Making the finals doesn’t mean the past is wiped and all sins are forgiven, of course. Brett Ratten quickly and rightly went out of his way to say this is not the destination. Part of why we celebrate is because we do very much remember and still feel the weight of Grand Finals lost and drawn, of promises all but made, but never kept. This is a long game. As the 10-year anniversary of the Draw ticks by this week, we may finally be starting to live a real chance to make some of those demons go away (or least find some new ones).
St Kilda supporters are used to barnstorming entries into finals series and nearly-fairytale runs. A fourth-place finish in 1991. The dizzying 1997 run. The peak of the GT era began with a pre-season premiership and 10 wins to start the year, and a one goal loss in an all-timer Preliminary Final. Ross Lyon’s maiden finals appearance followed a pre-season premiership, fourth-place and another Preliminary Final. These haven’t been done in half-measures. Chances are this won’t quite be those. There is something a litlte terrifying about sustained mid-table mediocrity, as Demonblog so excellently describes it. We hope that the 2020 appearance in the finals, however long or short, is a Bulldogs 2015 Elimination Final appearance, or a Hawthorn’s 2007 Semi-Final foray, or Sydney’s Semi-Finals of 2010 and 2011, rather than the fleeting Essendon 2009, 2011, 2014 and 2019 or Carlton’s 2009, 2010, 2011 and 2013 appearance that yielded Semi Final losses for an entire generation of players at best.
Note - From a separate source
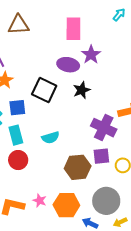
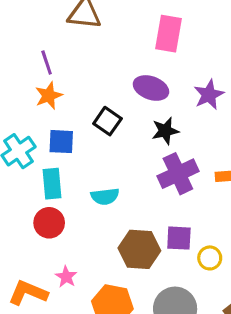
purple star: (91, 55) -> (209, 95), moved
black square: (44, 90) -> (107, 121), size x0.7
purple cross: (104, 128) -> (178, 174), moved, turned 30
pink star: (40, 201) -> (66, 277), moved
Front page on the Herald Sun, owning the back page of The Age, Off the Bench opening with the St Kilda song (The Fable Singers’ version, of course), goodwill overflowing across the media and football world for Brett Ratten over the entire weekend. Double-page spread on celebrity Saints fans talking about St Kilda returning to the finals. What life was like when the Saints won a premiership. St Kilda, for a few days at least, is fashionable again.
I spent the last quarter very quietly enjoying what was happening. A St Kilda team had handsomely risen to a challenge with the weight of history against it. A team that had been rightly criticised for not putting the foot to the throat of its opponents smothered last year’s Grand Finalists.
There was quiet relief. The spectre of the GT and Ross eras will remain, but we hail a new era. Quiet sadness, too. Footy has almost become an island in the pandemic. But not quite entirely. For all the bluster at the beginning of the season around what footy meant to people during wars the Great Depression, we were only going to become attached to this season as a journey and narrative developed. Empty seats and novelty venues have reinforced the extraordinary nature of the situation. Moments like Friday were what we’d seek throughout a year, perhaps a decade. Sharing the same space and atmosphere with people close to us. But they did it all on TV! They didn’t need us to be there! This is a whole lot of things co-existing. We were different people nine years ago, and we were different people nine months ago. If a pandemic wasn’t enough, yes, this is a different time.